I am trying to produce a plot where I have a sphere with another spherical section representation a region of interest. I also want to be able to rotate this spherical section over any theta,phi. I will walk though what I have done and explain where I am stuck.

The first think I do is produce a sphere that is transparent. Here is the code for that.

%%%%%%%%%%% Generate a sphere consisting of 200 by 200 faces %%%%%%%%%%%%%

[x,y,z]=sphere(200);

rad=1;

hSurface1=surf(rad*x,rad*y,rad*z);hold on

set(hSurface1,'FaceColor',[0 0 1],'FaceAlpha',0.25,'FaceLighting','gouraud','EdgeColor','none')

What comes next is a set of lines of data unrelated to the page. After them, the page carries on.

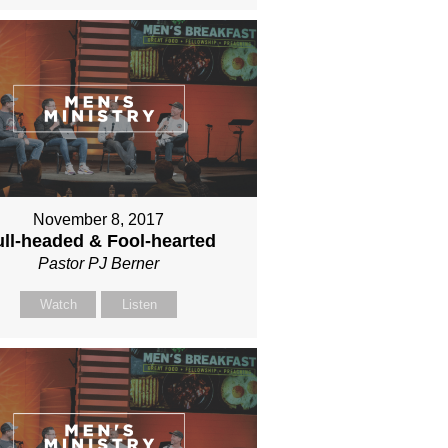
November 8, 2017
ll-headed & Fool-hearted
Pastor PJ Berner
Watch
Listen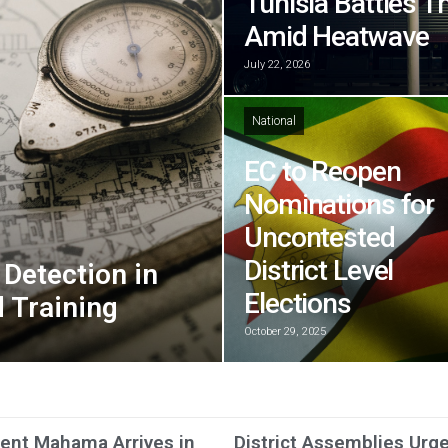
Tunisia Battles T
Amid Heatwave
July 22, 2026
National
EC to Reopen
Nominations for
Uncontested
District Level
Detection in
Elections
 Training
October 29, 2025
ent Mahama Arrives in
District Assemblies Urg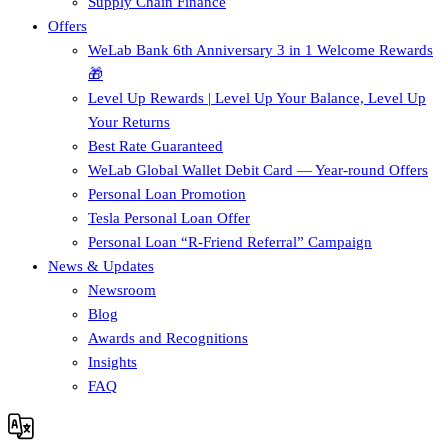
Supply Chain Finance​
Offers
WeLab Bank 6th Anniversary 3 in 1 Welcome Rewards
🎁
Level Up Rewards | Level Up Your Balance, Level Up
Your Returns
Best Rate Guaranteed
WeLab Global Wallet Debit Card — Year-round Offers
Personal Loan Promotion
Tesla Personal Loan Offer
Personal Loan “R-Friend Referral” Campaign
News & Updates
Newsroom
Blog
Awards and Recognitions
Insights
FAQ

hSurface2=surf(rad*x*.7,rad*y*.7,rad*z*.7);hold on

set(hSurface2,'FaceColor',[0 1 0],'FaceAlpha',0.25,'FaceLighting','gouraud','EdgeColor','none')

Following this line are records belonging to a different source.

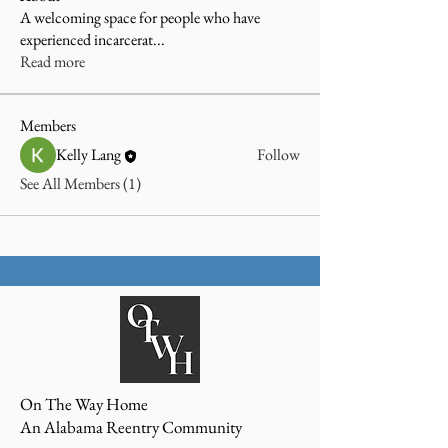
A welcoming space for people who have
experienced incarcerat
...
Read more
Members
Kelly Lang
Follow
See All Members (1)
On The Way Home
An Alabama Reentry Community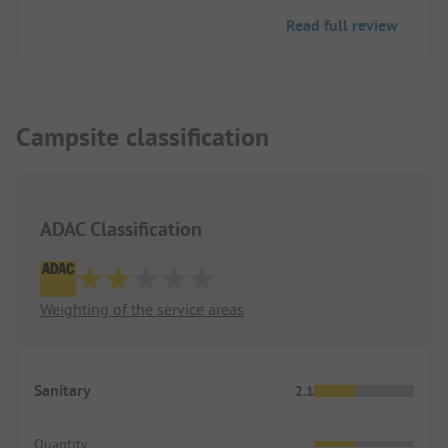
Read full review
Campsite classification
ADAC Classification
Weighting of the service areas
Sanitary
2.1
Quantity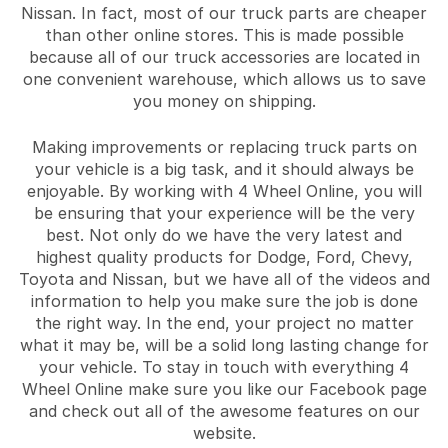
Nissan. In fact, most of our truck parts are cheaper
than other online stores. This is made possible
because all of our truck accessories are located in
one convenient warehouse, which allows us to save
you money on shipping.
Making improvements or replacing truck parts on
your vehicle is a big task, and it should always be
enjoyable. By working with 4 Wheel Online, you will
be ensuring that your experience will be the very
best. Not only do we have the very latest and
highest quality products for Dodge, Ford, Chevy,
Toyota and Nissan, but we have all of the videos and
information to help you make sure the job is done
the right way. In the end, your project no matter
what it may be, will be a solid long lasting change for
your vehicle. To stay in touch with everything 4
Wheel Online make sure you like our Facebook page
and check out all of the awesome features on our
website.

%%%%%%%%%%%%%%%%%%%%%%%%%%%%%%%%%%%%%%%%%%%%%%%%%%%%%%%%%%%%%%%%%%%%%%%%%%%

This is one sphere with unit radius =1. The inner sphere represents the shell thickness. It is for visual purposes only. I next define a range for the spherical section. As expected the phi range is from 0-2pi. The theta range is determined by a region of interest for the problem. For example:

numPoints = 4;

thetaMin = 0

thetaMax = pi/2-0.68;

thetaRange = linspace(thetaMin, thetaMax, numPoints);

phiMin = 0;

phiMax = 2*pi;

phiRange = linspace(phiMin, phiMax, numPoints);

[theta,phi] = meshgrid(thetaRange,phiRange,numPoints);

[x1,y1,z1] = sph2cart(phi, theta, rad);

x1 = round(x1,4);

y1 = round(y1,4);

z1 = round(z1,4);

%surf(x1,y1,z1)

plot3(x1,y1,z1,'*w');

This will generate a spherical cap (or points) that sits on top of the sphere. My question is how do I rotate the cap (or indvidual points) using any theta and phi. Is there a unique way to transform the mesh points? I have tried to convert the individual points in the following approach:

theta_rot = 0;phi_rot = 0;

These are the new theta and phi I want to rotate mesh points to. I tried to find the correct difference in theta and phi to calculate a new vector b.

for i=1:length(x1)

for j=1:length(x1)

a=[x1(i,j) y1(i,j) z1(i,j)]

[azimuth,elevation,r] = cart2sph(x1(i,j),y1(i,j),z1(i,j))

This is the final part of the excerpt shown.